Svitolina had vowed not to shake hands with Belarusian Azarenka ahead of their crunch third round match and the two women did not hold back.
Svitolina said Azarenka’s nationality was a “big motivation” ahead of the game and appeared fired up as the two launched powerful shots at each other from the base line.
The crowd cheered her with shouts of ‘Slava Ukraini’ and ‘Come on Ukraine’, while others waved the country’s blue and yellow flag during the politcally charged match on Sunday evening.
Svitolina refused to shake Azarenka’s hand following her sensational tie-break victory that brought the stadium to its feet in a deafening roar.
Both players headed straight to the umpire with Azarenka raising her racket to the Ukrainian in a sign of respect, but when she left the pitch a hostile atmosphere gripped the crowd.
Azarenka smacked her fists together in the direction of the crowd in a defiant gesture and shook her head as she was booed off the court after losing 2-6, 6-4, 7-6.

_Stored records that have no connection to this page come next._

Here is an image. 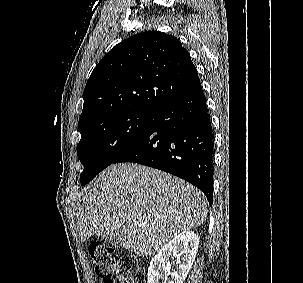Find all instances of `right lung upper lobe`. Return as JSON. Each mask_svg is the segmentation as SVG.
Instances as JSON below:
<instances>
[{
    "instance_id": "cb5924a9",
    "label": "right lung upper lobe",
    "mask_w": 303,
    "mask_h": 283,
    "mask_svg": "<svg viewBox=\"0 0 303 283\" xmlns=\"http://www.w3.org/2000/svg\"><path fill=\"white\" fill-rule=\"evenodd\" d=\"M199 83L176 37L154 30L136 34L111 49L91 73L79 131L119 113L154 112Z\"/></svg>"
}]
</instances>
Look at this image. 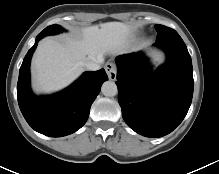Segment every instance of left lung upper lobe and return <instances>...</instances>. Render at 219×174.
Masks as SVG:
<instances>
[{"instance_id":"1","label":"left lung upper lobe","mask_w":219,"mask_h":174,"mask_svg":"<svg viewBox=\"0 0 219 174\" xmlns=\"http://www.w3.org/2000/svg\"><path fill=\"white\" fill-rule=\"evenodd\" d=\"M155 28L158 33L157 38H156L157 42L165 40V39H181L179 34L175 30L169 27H166L164 25H156Z\"/></svg>"}]
</instances>
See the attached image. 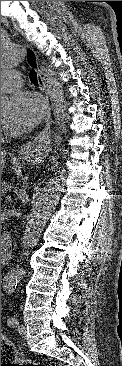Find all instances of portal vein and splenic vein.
Segmentation results:
<instances>
[{"label":"portal vein and splenic vein","mask_w":122,"mask_h":366,"mask_svg":"<svg viewBox=\"0 0 122 366\" xmlns=\"http://www.w3.org/2000/svg\"><path fill=\"white\" fill-rule=\"evenodd\" d=\"M6 200H9V199H11V196H6V198H5Z\"/></svg>","instance_id":"1"}]
</instances>
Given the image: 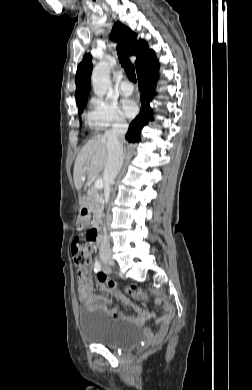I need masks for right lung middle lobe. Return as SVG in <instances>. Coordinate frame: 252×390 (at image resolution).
Returning <instances> with one entry per match:
<instances>
[{"instance_id":"obj_1","label":"right lung middle lobe","mask_w":252,"mask_h":390,"mask_svg":"<svg viewBox=\"0 0 252 390\" xmlns=\"http://www.w3.org/2000/svg\"><path fill=\"white\" fill-rule=\"evenodd\" d=\"M83 108H84V107H82V108H79V114H81V113H82V111H83Z\"/></svg>"}]
</instances>
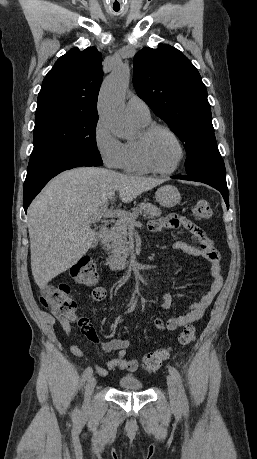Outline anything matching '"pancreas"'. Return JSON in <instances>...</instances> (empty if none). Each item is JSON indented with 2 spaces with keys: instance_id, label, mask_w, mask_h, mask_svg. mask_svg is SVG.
Returning <instances> with one entry per match:
<instances>
[{
  "instance_id": "pancreas-1",
  "label": "pancreas",
  "mask_w": 257,
  "mask_h": 459,
  "mask_svg": "<svg viewBox=\"0 0 257 459\" xmlns=\"http://www.w3.org/2000/svg\"><path fill=\"white\" fill-rule=\"evenodd\" d=\"M127 214L134 217L143 214L145 217L152 219L159 217L161 210L151 203L142 202L133 208L131 212H127ZM128 227L129 224L126 221L118 220L103 236L102 244L105 250L112 256L127 254Z\"/></svg>"
}]
</instances>
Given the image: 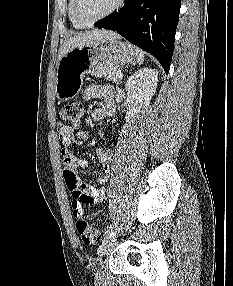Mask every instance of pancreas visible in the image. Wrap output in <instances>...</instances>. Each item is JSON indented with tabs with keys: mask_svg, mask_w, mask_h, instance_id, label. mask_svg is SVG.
I'll return each instance as SVG.
<instances>
[{
	"mask_svg": "<svg viewBox=\"0 0 233 286\" xmlns=\"http://www.w3.org/2000/svg\"><path fill=\"white\" fill-rule=\"evenodd\" d=\"M121 69L122 68L119 65H105L94 71L92 75L95 77H104L106 80L119 84L121 83V78L118 77L117 73L121 72Z\"/></svg>",
	"mask_w": 233,
	"mask_h": 286,
	"instance_id": "1",
	"label": "pancreas"
}]
</instances>
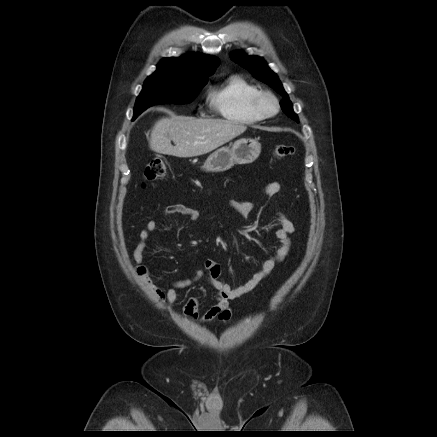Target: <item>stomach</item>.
Listing matches in <instances>:
<instances>
[{"label": "stomach", "mask_w": 437, "mask_h": 437, "mask_svg": "<svg viewBox=\"0 0 437 437\" xmlns=\"http://www.w3.org/2000/svg\"><path fill=\"white\" fill-rule=\"evenodd\" d=\"M261 153V144L254 139L242 138L230 147H221L204 162L202 169L206 172H223L235 163L248 164L254 162Z\"/></svg>", "instance_id": "0dacf381"}]
</instances>
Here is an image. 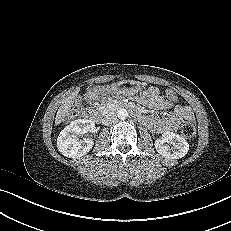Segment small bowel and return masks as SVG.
<instances>
[{
	"label": "small bowel",
	"instance_id": "small-bowel-1",
	"mask_svg": "<svg viewBox=\"0 0 231 231\" xmlns=\"http://www.w3.org/2000/svg\"><path fill=\"white\" fill-rule=\"evenodd\" d=\"M138 101L151 109L171 110V114L166 117H143V123L154 133H165L174 131L182 121H193L192 110L185 105L174 104L161 96L156 87H151L143 92Z\"/></svg>",
	"mask_w": 231,
	"mask_h": 231
}]
</instances>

Former world No 1 Azarenka, 33, said: “I’m not sure a lot of people understood what was happening.
“There has probably been a lot of Pimm’s throughout the day. If people are going to focus only on handshakes or a drunk crowd booing in the end, it’s a shame.
“She doesn’t want to shake hands with Russian, Belarusian people. I respected her decision. What should I have done?
“Nothing would have been right, so I just did what I thought was respectful towards her decision.”
Asked to explain her “cuffed wrists” gesture, Azarenka was more guarded, replying: “I actually have no idea. I don’t know. I won’t even be able to duplicate what I did.”
Svitolina, who said the victory was “the happiest moment of my life” apart from the birth of daughter Skai, added: “When I was down in the second set I heard you guys cheering for me and I almost wanted to cry.
“It was really tough for me because I wasn’t playing my best, I was really struggling, but I really wanted to win. You guys gave me so much strength. You were unbelievable.
“I was just trying to think about back home, the people watching and cheering for me,” she said.
“I know how much it will mean to them. Any moment they can share of happiness means a lot.
“There are tough times in Ukraine and I am playing here in front of you guys, I cannot complain. I just try to win every point.”